We also want to travel internationally 2 to 3 times a year – ideally in business or first class, but we’ll choose a flight in coach if it means less connections and more time on the ground (like we did when we visited Brazil during Carnival).
We also need hotel points since we have to stay somewhere. We don’t really care which airline we fly or hotel we stay in as long as we can save money while traveling. I’m partial to Hyatt because I’m a Hyatt diamond, but I won’t say no to free or cheap hotel stays.
I applied for 6 credit cards the day before Thanksgiving and was approved for all of them after ~1 hour on the phone, so I had extra reason to be grateful on Thanksgiving. In case you’re wondering, I have a ~12 year credit history and a credit score above 700. This application focused on domestic US travel and hotel stays.
I wanted to apply for an American Express card as well, but decided to wait for a higher offer on the American Express Premier Rewards gold card. The current offer is for 25,000 points, but I may apply for it during my next application. I already have the American Express Hilton and Starwood cards and didn’t want to spend $475 for the American Express Mercedes Benz Platinum card with 50,000 Membership Rewards points since all the other cards which I applied for had annual fees due in the 1st year.
I applied for the cards in the order of importance to me – first the Southwest Business Card, then the Southwest personal card for the Southwest Companion Pass for domestic US travel, next were the 2 Citi Hilton Reserve cards for 2 sets of 2 free weekend nights, followed by the Barclays Frontier Airlines for domestic flights and lastly the Bank of America Hawaiian Airlines card for more Hilton points.
As I’ve written before, Emily and I don’t have any big loans in the next 2 years (equity, house, student, etc.) so we regularly apply for credit cards to earn millions of miles and points. We also pay our cards in FULL each month because paying interest will negate the benefits of earning miles and points.

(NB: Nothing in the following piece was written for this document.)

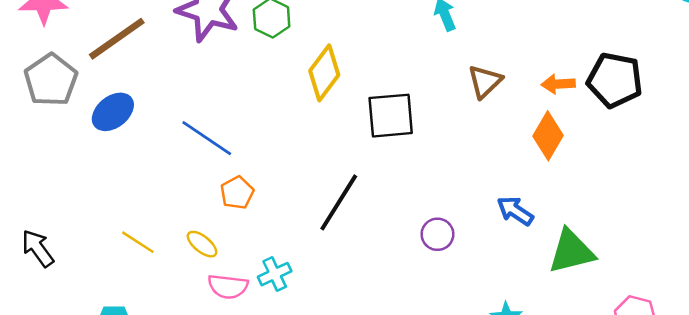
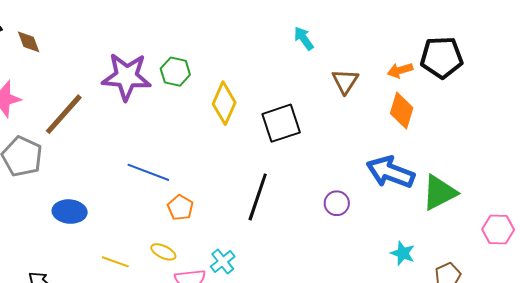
blue ellipse: (113, 112) -> (70, 212), moved, turned 56
blue arrow: (515, 211) -> (390, 172), size x1.6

We then use these miles and points to have lots of Big Travel with Small Money!
Note that you should NOT apply for multiple cards just because I or other bloggers do. As always, do what is comfortable for you! Make sure you can meet the minimum spending requirements comfortably. There is no harm in applying for just 1 or 2 cards at a time.
If I were applying for a big loan, I wouldn’t apply for any credit cards until I had my loan. Much better, in my opinion, to do everything possible to get a low interest rate on the big loan first, and then apply for credit cards. And to be as conservative as possible, I wouldn’t apply for many cards in the 2 years before a mortgage or refinance.
Many credit cards require you to complete a certain minimum amount of spending before receiving the sign-up bonus. I am careful to see that I can complete the minimum spending and use the 40+ ways to complete minimum spending requirements. I may also buy Vanilla Reloads at CVS and use them them to fund my Bluebird and pay bills.
Credit Card Resources
- Hot Deals tab which lists my favorite cards with a large sign-up bonus or great perks
- Reconsideration phone numbers which has 298 comments and reader success stories
- 40+ Powerful Ways To Complete Your Credit Card Minimum Spending Requirements to help complete the minimum spending requirements on credit cards
- Buying Vanilla Reloads at CVS and using them them to fund my Bluebird and pay bills.
6 cards from 4 different banks
In general, I apply for credit cards from different banks, every 3 to 4 months, so that we don’t have credit inquiries (which usually happens every time you apply for credit) hitting only 1 credit bureau.
I want to limit the number of inquiries on each of the credit bureaus because banks don’t like seeing too many inquiries (especially in the last 6 to 12 months) on your credit report. If you apply for 1 or 2 cards at a time, I wouldn’t worry too much about this.
Equifax, Experian, and TransUnion are the 3 main credit bureaus in the US. Banks will usually request a copy of your credit report from at least 1 (sometimes more) of these credit bureaus. The exact credit bureau used depends on where you live and which bank you’ve applied for credit from.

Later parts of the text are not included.